Document understanding data:

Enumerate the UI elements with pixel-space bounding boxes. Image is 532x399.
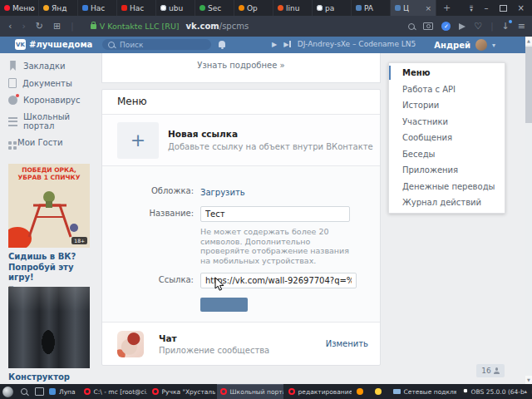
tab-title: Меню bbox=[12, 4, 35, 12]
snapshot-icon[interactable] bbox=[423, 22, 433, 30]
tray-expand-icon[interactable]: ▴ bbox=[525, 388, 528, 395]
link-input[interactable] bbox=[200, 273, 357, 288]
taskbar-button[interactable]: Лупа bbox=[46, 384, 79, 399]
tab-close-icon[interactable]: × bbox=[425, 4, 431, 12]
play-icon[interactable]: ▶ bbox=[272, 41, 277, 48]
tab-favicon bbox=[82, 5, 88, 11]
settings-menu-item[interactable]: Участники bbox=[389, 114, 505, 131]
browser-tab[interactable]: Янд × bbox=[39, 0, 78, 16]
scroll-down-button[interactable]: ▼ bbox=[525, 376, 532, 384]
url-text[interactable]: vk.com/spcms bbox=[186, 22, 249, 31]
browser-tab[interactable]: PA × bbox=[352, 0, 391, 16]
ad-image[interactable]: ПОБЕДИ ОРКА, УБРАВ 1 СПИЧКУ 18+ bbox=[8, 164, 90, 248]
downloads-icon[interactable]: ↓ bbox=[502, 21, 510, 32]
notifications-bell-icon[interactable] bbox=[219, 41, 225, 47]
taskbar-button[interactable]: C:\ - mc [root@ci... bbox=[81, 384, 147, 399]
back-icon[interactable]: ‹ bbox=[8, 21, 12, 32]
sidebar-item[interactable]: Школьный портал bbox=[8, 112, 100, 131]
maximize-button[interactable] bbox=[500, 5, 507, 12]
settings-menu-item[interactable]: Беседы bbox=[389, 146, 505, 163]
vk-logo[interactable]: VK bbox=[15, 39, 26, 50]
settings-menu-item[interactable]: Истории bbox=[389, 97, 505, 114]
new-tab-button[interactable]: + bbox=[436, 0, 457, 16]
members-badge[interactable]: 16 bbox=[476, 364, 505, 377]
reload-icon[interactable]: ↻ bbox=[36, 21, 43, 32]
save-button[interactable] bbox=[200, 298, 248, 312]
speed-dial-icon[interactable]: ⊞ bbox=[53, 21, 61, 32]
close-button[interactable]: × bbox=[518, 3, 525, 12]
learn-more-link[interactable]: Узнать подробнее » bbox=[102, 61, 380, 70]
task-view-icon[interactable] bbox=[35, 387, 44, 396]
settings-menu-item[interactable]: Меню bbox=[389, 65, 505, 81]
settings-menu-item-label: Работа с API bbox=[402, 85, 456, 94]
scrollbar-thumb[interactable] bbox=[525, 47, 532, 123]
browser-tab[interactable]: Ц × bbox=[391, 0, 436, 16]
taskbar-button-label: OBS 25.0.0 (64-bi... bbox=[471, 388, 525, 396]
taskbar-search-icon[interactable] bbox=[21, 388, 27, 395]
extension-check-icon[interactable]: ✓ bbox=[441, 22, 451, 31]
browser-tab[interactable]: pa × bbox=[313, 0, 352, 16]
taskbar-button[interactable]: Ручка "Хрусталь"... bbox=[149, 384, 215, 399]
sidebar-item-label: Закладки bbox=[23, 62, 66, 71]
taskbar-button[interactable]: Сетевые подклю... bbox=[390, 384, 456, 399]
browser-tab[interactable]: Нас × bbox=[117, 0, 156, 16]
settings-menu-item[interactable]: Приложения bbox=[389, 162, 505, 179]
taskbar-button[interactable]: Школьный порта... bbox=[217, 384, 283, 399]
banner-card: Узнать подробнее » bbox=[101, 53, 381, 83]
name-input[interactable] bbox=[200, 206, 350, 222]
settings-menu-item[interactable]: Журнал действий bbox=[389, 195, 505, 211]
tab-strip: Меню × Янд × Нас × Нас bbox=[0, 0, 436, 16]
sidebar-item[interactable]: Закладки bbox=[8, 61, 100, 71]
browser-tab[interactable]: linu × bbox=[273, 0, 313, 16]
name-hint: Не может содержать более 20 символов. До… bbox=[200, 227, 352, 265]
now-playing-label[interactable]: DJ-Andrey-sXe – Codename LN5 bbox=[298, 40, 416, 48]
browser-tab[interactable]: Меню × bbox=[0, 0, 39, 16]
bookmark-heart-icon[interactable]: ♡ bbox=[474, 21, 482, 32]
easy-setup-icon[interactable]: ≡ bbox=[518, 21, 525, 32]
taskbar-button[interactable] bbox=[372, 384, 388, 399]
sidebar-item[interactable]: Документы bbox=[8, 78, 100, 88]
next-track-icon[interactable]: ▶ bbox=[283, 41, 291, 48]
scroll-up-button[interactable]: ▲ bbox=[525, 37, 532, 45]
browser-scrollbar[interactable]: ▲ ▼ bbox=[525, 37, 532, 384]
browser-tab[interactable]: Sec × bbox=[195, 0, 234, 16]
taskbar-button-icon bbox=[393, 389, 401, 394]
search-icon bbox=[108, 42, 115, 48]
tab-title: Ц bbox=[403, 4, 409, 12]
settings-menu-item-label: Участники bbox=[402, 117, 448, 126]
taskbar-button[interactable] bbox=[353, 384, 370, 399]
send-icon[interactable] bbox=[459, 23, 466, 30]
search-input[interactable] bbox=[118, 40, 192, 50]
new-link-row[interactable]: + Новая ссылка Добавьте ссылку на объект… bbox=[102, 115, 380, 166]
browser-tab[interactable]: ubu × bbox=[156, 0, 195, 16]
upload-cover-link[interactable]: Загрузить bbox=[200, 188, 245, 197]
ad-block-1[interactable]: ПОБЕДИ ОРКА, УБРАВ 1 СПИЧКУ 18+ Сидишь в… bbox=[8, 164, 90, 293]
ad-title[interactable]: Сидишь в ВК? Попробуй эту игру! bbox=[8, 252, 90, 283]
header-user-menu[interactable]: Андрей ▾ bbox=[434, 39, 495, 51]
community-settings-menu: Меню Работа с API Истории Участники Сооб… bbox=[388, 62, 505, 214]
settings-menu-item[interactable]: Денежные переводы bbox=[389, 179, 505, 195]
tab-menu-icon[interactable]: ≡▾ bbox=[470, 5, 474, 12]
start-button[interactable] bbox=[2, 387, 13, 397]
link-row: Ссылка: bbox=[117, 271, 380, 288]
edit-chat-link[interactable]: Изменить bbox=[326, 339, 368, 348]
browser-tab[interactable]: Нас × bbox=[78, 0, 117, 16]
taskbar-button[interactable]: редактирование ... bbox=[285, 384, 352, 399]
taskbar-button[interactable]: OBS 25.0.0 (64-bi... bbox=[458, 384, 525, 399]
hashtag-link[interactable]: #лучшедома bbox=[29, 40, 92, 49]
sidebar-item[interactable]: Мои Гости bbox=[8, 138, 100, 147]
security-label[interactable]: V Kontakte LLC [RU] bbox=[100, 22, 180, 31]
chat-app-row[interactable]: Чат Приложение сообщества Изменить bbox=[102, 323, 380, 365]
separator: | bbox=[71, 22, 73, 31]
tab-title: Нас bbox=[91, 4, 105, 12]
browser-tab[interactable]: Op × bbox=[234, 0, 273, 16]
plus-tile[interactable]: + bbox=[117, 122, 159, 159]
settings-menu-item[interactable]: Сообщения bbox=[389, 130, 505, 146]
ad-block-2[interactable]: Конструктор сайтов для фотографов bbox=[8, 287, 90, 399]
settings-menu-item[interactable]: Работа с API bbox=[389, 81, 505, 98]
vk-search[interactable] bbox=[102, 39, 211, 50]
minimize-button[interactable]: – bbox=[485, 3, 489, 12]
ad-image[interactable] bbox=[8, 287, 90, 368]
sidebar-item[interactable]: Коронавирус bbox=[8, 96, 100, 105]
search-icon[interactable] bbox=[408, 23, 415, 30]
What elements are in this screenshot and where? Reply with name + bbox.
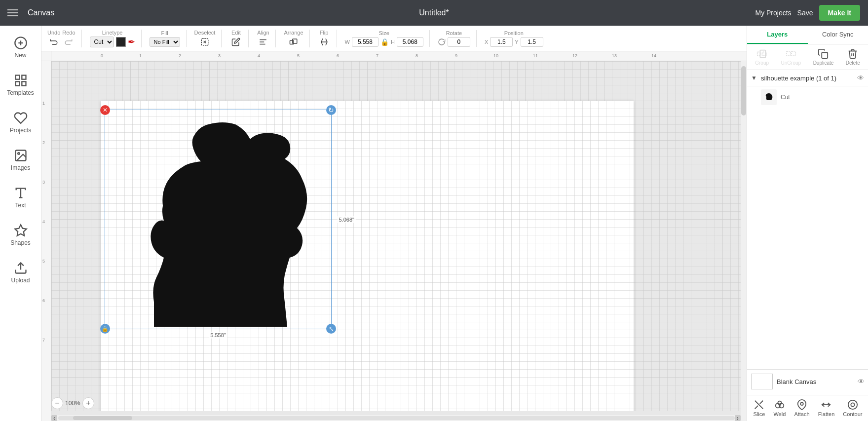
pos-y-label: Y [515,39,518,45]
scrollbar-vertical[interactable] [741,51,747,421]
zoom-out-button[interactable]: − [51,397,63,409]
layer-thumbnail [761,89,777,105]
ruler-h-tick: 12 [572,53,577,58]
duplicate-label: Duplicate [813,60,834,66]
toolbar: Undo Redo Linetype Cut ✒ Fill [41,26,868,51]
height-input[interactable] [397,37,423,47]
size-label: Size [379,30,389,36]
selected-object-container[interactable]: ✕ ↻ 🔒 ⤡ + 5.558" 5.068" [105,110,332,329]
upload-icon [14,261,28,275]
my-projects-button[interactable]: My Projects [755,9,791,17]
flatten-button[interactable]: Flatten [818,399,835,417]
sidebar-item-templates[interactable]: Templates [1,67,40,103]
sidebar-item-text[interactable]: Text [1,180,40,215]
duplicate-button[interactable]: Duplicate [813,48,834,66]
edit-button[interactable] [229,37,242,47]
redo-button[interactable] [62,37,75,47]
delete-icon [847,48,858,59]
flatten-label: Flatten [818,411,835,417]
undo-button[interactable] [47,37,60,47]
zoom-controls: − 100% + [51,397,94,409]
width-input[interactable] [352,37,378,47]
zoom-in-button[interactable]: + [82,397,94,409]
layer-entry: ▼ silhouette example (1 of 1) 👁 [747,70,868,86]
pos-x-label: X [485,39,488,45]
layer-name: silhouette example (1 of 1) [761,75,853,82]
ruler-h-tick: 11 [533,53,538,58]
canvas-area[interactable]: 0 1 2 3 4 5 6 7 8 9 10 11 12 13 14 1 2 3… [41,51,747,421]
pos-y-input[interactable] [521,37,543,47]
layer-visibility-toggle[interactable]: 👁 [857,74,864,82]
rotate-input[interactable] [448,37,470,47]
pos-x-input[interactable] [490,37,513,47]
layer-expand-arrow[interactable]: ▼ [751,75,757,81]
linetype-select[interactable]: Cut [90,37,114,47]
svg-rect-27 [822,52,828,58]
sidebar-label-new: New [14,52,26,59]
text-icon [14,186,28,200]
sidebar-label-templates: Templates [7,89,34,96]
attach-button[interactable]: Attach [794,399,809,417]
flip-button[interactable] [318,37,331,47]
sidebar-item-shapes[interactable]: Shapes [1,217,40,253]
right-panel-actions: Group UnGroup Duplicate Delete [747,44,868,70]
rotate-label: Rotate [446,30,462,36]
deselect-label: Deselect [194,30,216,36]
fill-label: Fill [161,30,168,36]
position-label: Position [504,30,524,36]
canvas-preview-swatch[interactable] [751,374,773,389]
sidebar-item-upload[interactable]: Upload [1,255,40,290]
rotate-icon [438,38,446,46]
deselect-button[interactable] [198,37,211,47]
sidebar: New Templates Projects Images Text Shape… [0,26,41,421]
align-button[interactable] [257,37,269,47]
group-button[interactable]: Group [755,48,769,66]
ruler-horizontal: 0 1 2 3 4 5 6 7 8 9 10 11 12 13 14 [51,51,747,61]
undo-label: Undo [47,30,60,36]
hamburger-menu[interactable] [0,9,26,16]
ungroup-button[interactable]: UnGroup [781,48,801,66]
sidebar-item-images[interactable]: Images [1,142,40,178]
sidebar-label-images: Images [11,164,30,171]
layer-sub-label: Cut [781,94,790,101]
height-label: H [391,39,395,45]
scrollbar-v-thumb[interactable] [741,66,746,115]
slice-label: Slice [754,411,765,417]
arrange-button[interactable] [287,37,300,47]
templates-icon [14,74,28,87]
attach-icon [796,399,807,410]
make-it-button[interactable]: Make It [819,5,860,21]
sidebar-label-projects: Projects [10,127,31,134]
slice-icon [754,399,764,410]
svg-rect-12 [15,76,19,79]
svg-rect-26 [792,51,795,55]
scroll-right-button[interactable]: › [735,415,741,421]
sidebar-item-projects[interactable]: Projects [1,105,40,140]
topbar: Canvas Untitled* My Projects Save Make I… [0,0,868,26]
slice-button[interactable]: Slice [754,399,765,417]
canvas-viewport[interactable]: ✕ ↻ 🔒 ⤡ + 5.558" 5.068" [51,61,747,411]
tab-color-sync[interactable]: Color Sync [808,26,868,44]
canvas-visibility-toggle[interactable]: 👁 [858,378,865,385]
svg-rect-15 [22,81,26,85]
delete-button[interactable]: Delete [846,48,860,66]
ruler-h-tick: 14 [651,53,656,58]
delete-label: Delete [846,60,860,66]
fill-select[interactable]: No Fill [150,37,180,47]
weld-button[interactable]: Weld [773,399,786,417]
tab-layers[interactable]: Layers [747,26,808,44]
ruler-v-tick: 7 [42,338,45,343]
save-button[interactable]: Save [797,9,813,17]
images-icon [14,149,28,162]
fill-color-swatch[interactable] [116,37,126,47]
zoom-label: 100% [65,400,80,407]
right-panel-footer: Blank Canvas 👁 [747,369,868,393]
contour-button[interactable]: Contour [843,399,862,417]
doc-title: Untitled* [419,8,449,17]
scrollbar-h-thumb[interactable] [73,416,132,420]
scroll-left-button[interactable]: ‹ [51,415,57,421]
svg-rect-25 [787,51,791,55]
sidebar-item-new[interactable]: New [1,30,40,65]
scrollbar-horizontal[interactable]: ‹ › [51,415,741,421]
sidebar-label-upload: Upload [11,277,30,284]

Task instructions:
Scan the entries and show every line in which the word "ruler" is found.

Output of the task:
ruler-h-tick: 12 [572,53,577,58]
ruler-h-tick: 11 [533,53,538,58]
ruler-horizontal: 0 1 2 3 4 5 6 7 8 9 10 11 12 13 14 [51,51,747,61]
ruler-h-tick: 14 [651,53,656,58]
ruler-v-tick: 7 [42,338,45,343]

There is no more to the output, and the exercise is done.